= Task =
Skip the images and restate every line of the records exactly.

☆ ☆ ☆

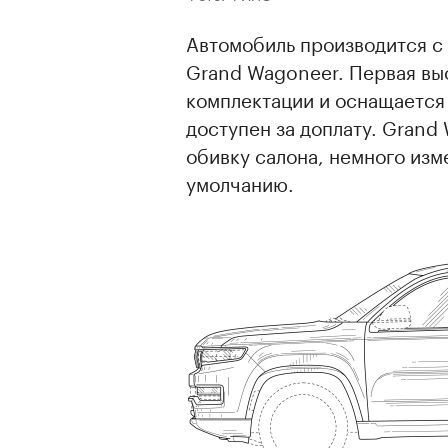
Автомобиль производится с 
Grand Wagoneer. Первая выс
комплектации и оснащается
доступен за доплату. Grand
обивку салона, немного изм
умолчанию.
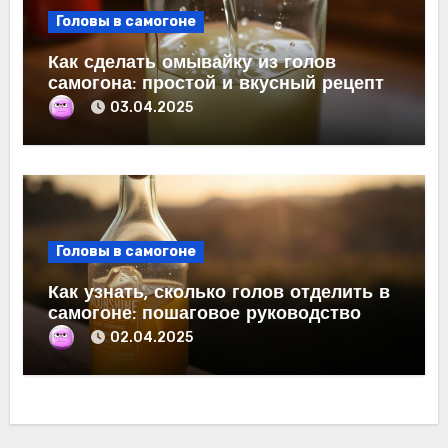
Головы в самогоне
Как сделать омывайку из голов
самогона: простой и вкусный рецепт
03.04.2025
Головы в самогоне
Как узнать, сколько голов отделить в
самогоне: пошаговое руководство
02.04.2025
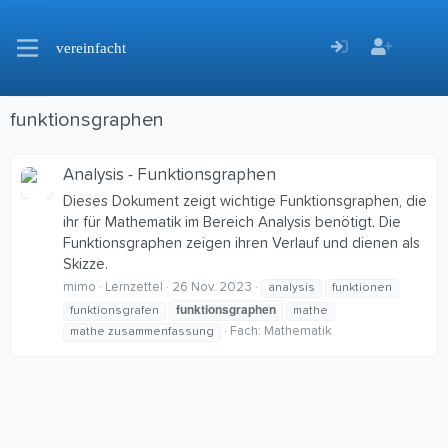
vereinfacht
funktionsgraphen
Analysis - Funktionsgraphen
Dieses Dokument zeigt wichtige Funktionsgraphen, die
ihr für Mathematik im Bereich Analysis benötigt. Die
Funktionsgraphen zeigen ihren Verlauf und dienen als
Skizze.
mimo
Lernzettel
26 Nov. 2023
analysis
funktionen
funktionsgraphen
funktionsgrafen
mathe
Fach:
Mathematik
mathe zusammenfassung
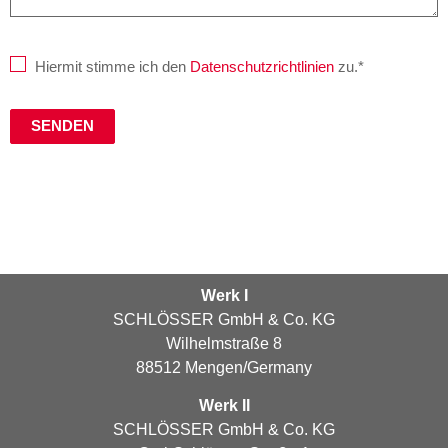
Hiermit stimme ich den
Datenschutzrichtlinien
zu.*
Werk I
SCHLÖSSER GmbH & Co. KG
Wilhelmstraße 8
88512 Mengen/Germany
Werk II
SCHLÖSSER GmbH & Co. KG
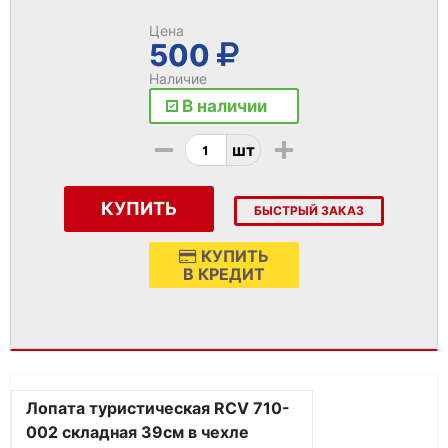
Цена
500
Наличие
В наличии
-
+
шт
КУПИТЬ
БЫСТРЫЙ ЗАКАЗ
КУПИТЬ
В КРЕДИТ
Лопата туристическая RCV 710-
002 складная 39см в чехле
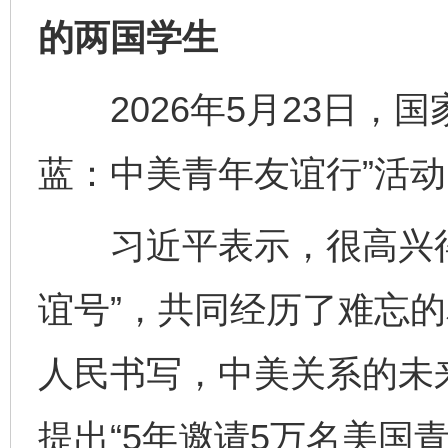
的两国学生
2026年5月23日，国
蓝：中美青年友谊行”活
习近平表示，很高兴得
谊号”，共同经历了难忘
人民书写，中美关系的未来
提出“5年邀请5万名美国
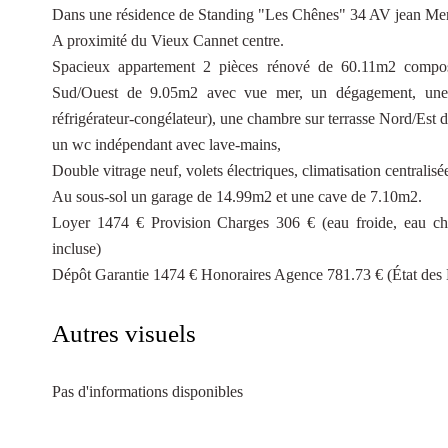
Dans une résidence de Standing "Les Chênes" 34 AV jean Mer
A proximité du Vieux Cannet centre.
Spacieux appartement 2 pièces rénové de 60.11m2 composé
Sud/Ouest de 9.05m2 avec vue mer, un dégagement, une cu
réfrigérateur-congélateur), une chambre sur terrasse Nord/Est 
un wc indépendant avec lave-mains,
Double vitrage neuf, volets électriques, climatisation centralisé
Au sous-sol un garage de 14.99m2 et une cave de 7.10m2.
Loyer 1474 € Provision Charges 306 € (eau froide, eau ch
incluse)
Dépôt Garantie 1474 € Honoraires Agence 781.73 € (État des 
Autres visuels
Pas d'informations disponibles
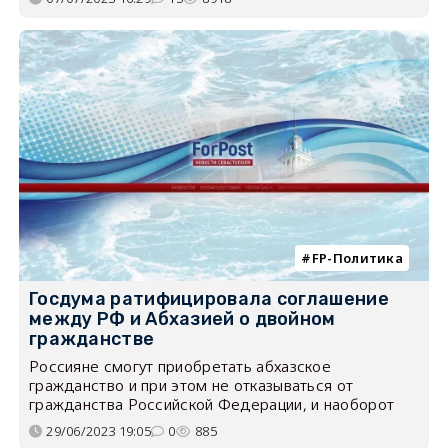
FP-Политика
Госдума ратифицировала соглашение
между РФ и Абхазией о двойном
гражданстве
Россияне смогут приобретать абхазское
гражданство и при этом не отказываться от
гражданства Российской Федерации, и наоборот
29/06/2023 19:05
0
885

☆ ☆ ☆

= Expected answer =
Автомобиль производится с 
Grand Wagoneer. Первая выс
комплектации и оснащается
доступен за доплату. Grand
обивку салона, немного изм
умолчанию.
Головы в самогоне
Как сделать омывайку из голов
самогона: простой и вкусный рецепт
03.04.2025
Головы в самогоне
Как узнать, сколько голов отделить в
самогоне: пошаговое руководство
02.04.2025
vereinfacht
funktionsgraphen
Analysis - Funktionsgraphen
Dieses Dokument zeigt wichtige Funktionsgraphen, die
ihr für Mathematik im Bereich Analysis benötigt. Die
Funktionsgraphen zeigen ihren Verlauf und dienen als
Skizze.
mimo
Lernzettel
26 Nov. 2023
analysis
funktionen
funktionsgraphen
funktionsgrafen
mathe
Fach:
Mathematik
mathe zusammenfassung
Hiermit stimme ich den
Datenschutzrichtlinien
zu.*
Werk I
SCHLÖSSER GmbH & Co. KG
Wilhelmstraße 8
88512 Mengen/Germany
Werk II
SCHLÖSSER GmbH & Co. KG
Цена
500
Наличие
В наличии
-
+
шт
КУПИТЬ
БЫСТРЫЙ ЗАКАЗ
КУПИТЬ
В КРЕДИТ
Лопата туристическая RCV 710-
002 складная 39см в чехле
的两国学生
2026年5月23日，国
蓝：中美青年友谊行”活
习近平表示，很高兴得
谊号”，共同经历了难忘
人民书写，中美关系的未来
提出“5年邀请5万名美国
Dans une résidence de Standing "Les Chênes" 34 AV jean Mer
A proximité du Vieux Cannet centre.
Spacieux appartement 2 pièces rénové de 60.11m2 composé
Sud/Ouest de 9.05m2 avec vue mer, un dégagement, une cu
réfrigérateur-congélateur), une chambre sur terrasse Nord/Est 
un wc indépendant avec lave-mains,
Double vitrage neuf, volets électriques, climatisation centralisé
Au sous-sol un garage de 14.99m2 et une cave de 7.10m2.
Loyer 1474 € Provision Charges 306 € (eau froide, eau ch
incluse)
Dépôt Garantie 1474 € Honoraires Agence 781.73 € (État des 
Autres visuels
Pas d'informations disponibles
FP-Политика
Госдума ратифицировала соглашение
между РФ и Абхазией о двойном
гражданстве
Россияне смогут приобретать абхазское
гражданство и при этом не отказываться от
гражданства Российской Федерации, и наоборот
29/06/2023 19:05
0
885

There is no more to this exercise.